■ Prompt ■
Transcribe word for word the lines below from the line with "Pemeriksaan Kesehatan Anak TKIT Wahdah" through the line with "Recent Comments", ends included.

■ Given data ■
-*-*-

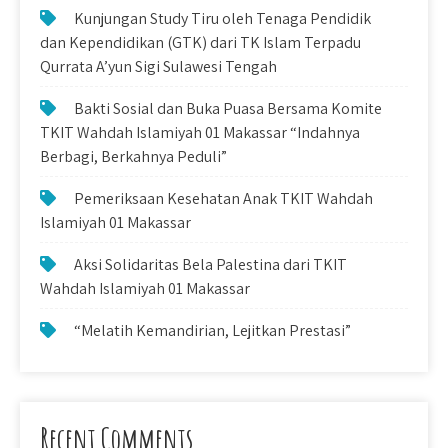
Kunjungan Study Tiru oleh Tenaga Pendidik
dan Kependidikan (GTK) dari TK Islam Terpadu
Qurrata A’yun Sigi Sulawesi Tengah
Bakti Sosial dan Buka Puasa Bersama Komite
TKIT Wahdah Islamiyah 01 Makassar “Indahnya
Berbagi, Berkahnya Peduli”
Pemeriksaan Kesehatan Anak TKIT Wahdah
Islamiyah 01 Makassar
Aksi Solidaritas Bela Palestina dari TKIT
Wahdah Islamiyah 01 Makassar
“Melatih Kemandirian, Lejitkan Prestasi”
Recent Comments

-*-*-

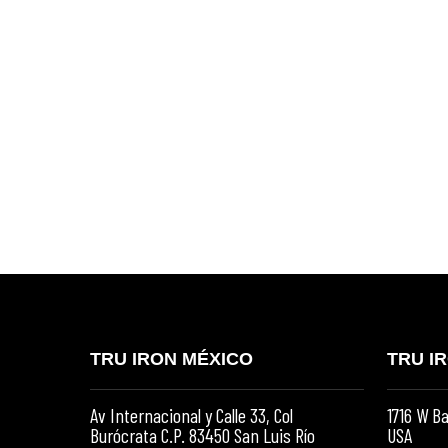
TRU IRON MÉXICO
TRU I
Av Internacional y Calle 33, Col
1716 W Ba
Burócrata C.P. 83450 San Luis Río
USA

-*-*-

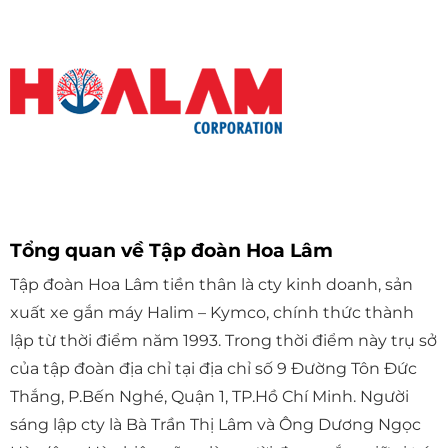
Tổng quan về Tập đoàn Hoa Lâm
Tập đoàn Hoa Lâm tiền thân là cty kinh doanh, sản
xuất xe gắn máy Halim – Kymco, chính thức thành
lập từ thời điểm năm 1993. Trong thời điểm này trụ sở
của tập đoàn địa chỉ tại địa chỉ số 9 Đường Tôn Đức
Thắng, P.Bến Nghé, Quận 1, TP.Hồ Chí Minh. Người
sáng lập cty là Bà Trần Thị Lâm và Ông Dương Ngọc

-*-*-

■ Answer to this problem ■
Pemeriksaan Kesehatan Anak TKIT Wahdah
Islamiyah 01 Makassar
Aksi Solidaritas Bela Palestina dari TKIT
Wahdah Islamiyah 01 Makassar
“Melatih Kemandirian, Lejitkan Prestasi”
Recent Comments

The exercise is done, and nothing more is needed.